Unrealised losses of banks due to a rise in government bond yields will increase with the amount of bonds held in the trading book and their maturity. To illustrate the potential scope for such losses, stylised calculations for aggregated banking systems in selected OECD countries have been made. They use data on total banking sector holdings of domestic general government securities, which vary significantly across the analysed countries (see figure below). It is assumed that all these bonds are in the trading book – and therefore marked to market – and that the maturity structure is the same as that of outstanding central government debt, and that bond yields increase by 1 percentage point across the yield curve.

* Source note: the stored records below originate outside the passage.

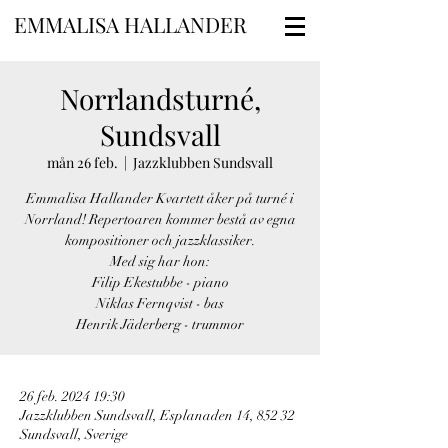
EMMALISA HALLANDER
Norrlandsturné,
Sundsvall
mån 26 feb.
  |  
Jazzklubben Sundsvall
Emmalisa Hallander Kvartett åker på turné i
Norrland! Repertoaren kommer bestå av egna
kompositioner och jazzklassiker.
Med sig har hon:
Filip Ekestubbe - piano
Niklas Fernqvist - bas
Henrik Jäderberg - trummor
26 feb. 2024 19:30
Jazzklubben Sundsvall, Esplanaden 14, 852 32
Sundsvall, Sverige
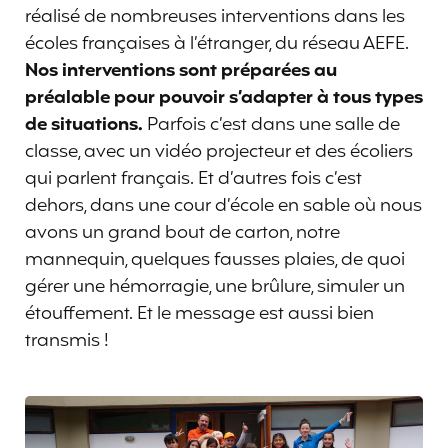
réalisé de nombreuses interventions dans les
écoles françaises à l’étranger, du réseau AEFE.
Nos interventions sont préparées au
préalable pour pouvoir s’adapter à tous types
de situations.
Parfois c’est dans une salle de
classe, avec un vidéo projecteur et des écoliers
qui parlent français. Et d’autres fois c’est
dehors, dans une cour d’école en sable où nous
avons un grand bout de carton, notre
mannequin, quelques fausses plaies, de quoi
gérer une hémorragie, une brûlure, simuler un
étouffement. Et le message est aussi bien
transmis !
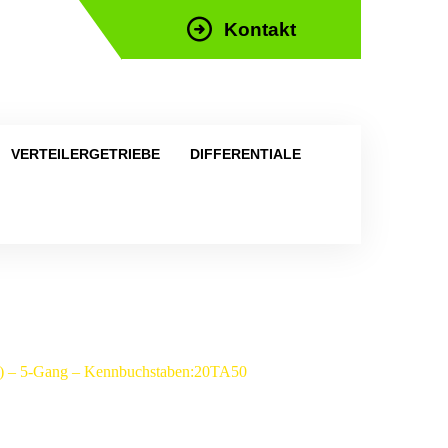
Kontakt
efon: +43 676 676 9892
VERTEILERGETRIEBE
DIFFERENTIALE
00) – 5-Gang – Kennbuchstaben:20TA50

The results suggest that, for most of the countries covered, the capital losses due to a 1-percentage point parallel upward shift of the yield curve are small (see figure above). Japan appears a notable exception, with Japanese banks incurring losses corresponding to 70% of Tier 1 capital, but this is likely to be an overestimation given the simplifying assumptions. For example, the Bank of Japan (2013) estimates – based on disaggregated data – that with the same shock, Japanese banks would incur unrealised losses of 6 trillion yen, i.e. only one-fifth of the above estimate. Even with a parallel upward shift of the yield curve by 3 percentage points, unrealised losses would be 15.3 trillion yen, i.e. around 35% of Tier I capital of large and regional banks. This may be partly due to the fact that the average maturity of bonds held by large and regional banks in Japan are around 2.5 and 4 years, respectively, while the average maturity of the Japanese central government’s outstanding ordinary bonds is 7.3 years, and that not all bond holdings are marked to market.